One of Ray's greatest struggles in the first arc was his addiction to alcohol and drugs. Will those vices still haunt Ray in The Hunted? Will he ever be able to move past them?
Lemire: I don’t think anyone who has struggled with addiction and substance abuse problems ever moves past them. This is something Ray will have to live with for he rest of his life. Which may not be that long anyway if things don’t turn around.

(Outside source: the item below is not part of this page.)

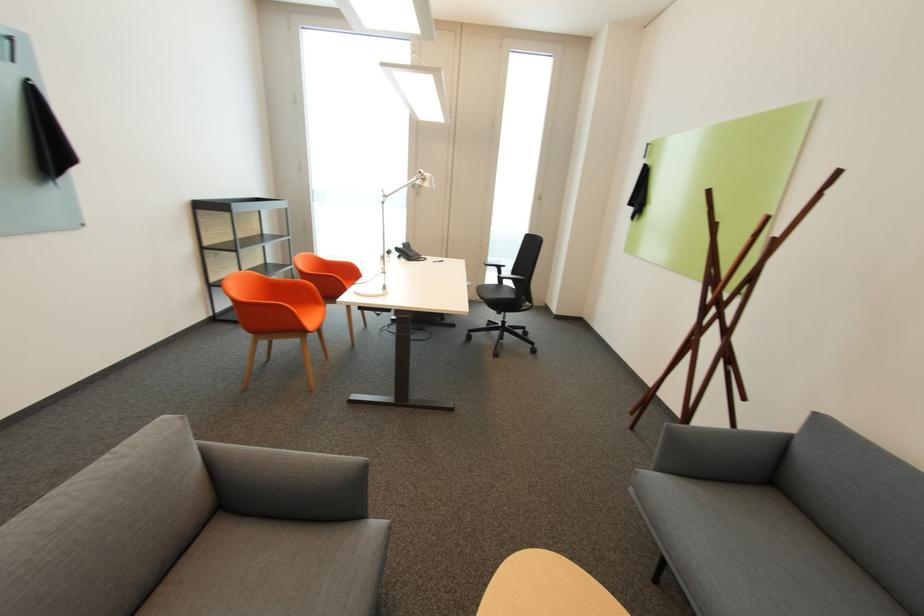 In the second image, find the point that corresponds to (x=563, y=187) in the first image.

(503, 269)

It seems that the new characters you introduced in the first arc--Festival and Hoyt--are playing an increasingly vital role in Bloodshoot Reborn. Should readers plan on seeing them more as co-stars as the series develops? How will their story continue to weave in and out of Bloodshot's?
Lemire: Oh yeah. I love them. My absolute favorite characters to write. They could play a role in the series for a long time if they don’t die at the end of “The Hunt.” Festival in particular is important to me.
What are the defining differences between The Hunt and your premiere arc? How has Bloodshot grown as a character since the first issue of Bloodshot Reborn, and how will that growth influence his actions in his second major adventure?
Lemire: Well, the more nanites he absorbs back, the less human he becomes. The more the “old” Bloodshot threatens to take over. But, what we will see in “The Hunt” is that Ray is also greatly influenced by those around him. So the people he encounters may end up shaping him into something that is neither the Ray Garrison we saw in issue #1, nor the Bloodshot we saw before our series began.
What is it like writing a character saddled with so many physical, emotional, and psychological scars? How do you write a character that's so defined by tragedy, without making his story feel completely hopeless?
Lemire: I feel at home with Ray. I really do. I have no problems writing characters like this, in fact I find it therapeutic in a way. To go to really dark places. As for whether it’s hopeless for Ray or not…well, I’m not a firm believer in torturing characters just for the sake of it. I’m taking Ray and Bloodshot somewhere very specific. And the darkness along the way is necessary to get there.
What makes Butch Guice the right artist to tackle Bloodshot? How are you formatting your scripting to suit his specific art style?
Lemire: I think Butch is a legend. I grew up reading his comics. He is an impeccable storyteller. So clear and concise. He makes it looks effortless. Love working with him. I don’t think I had to dramatically change my scripting style at all. His storytelling style suites my own very well.
Finally, I have to ask about Bloodsquirt. Where did the idea for this character come from, and what is he supposed to represent in Ray's mind? Will continue to be a fixture of Bloodshot and his metal status quo moving forward?
Lemire: Bloodsquirt started as a joke between [Valiant Editor-in-Chief] Warren Simons and I. I kept telling him I was going to sneak this demented little version of Bloodshot into the book. I just loved the idea of this character that is Ray’s id manifested. Also he really represents violence in pop culture and in comics in general. A cartoon maniac. We have not seen the last of The Squirt. And neither have other characters in the series either.
“The Hunt” begins in Bloodshot #6, which hits comic shops this September.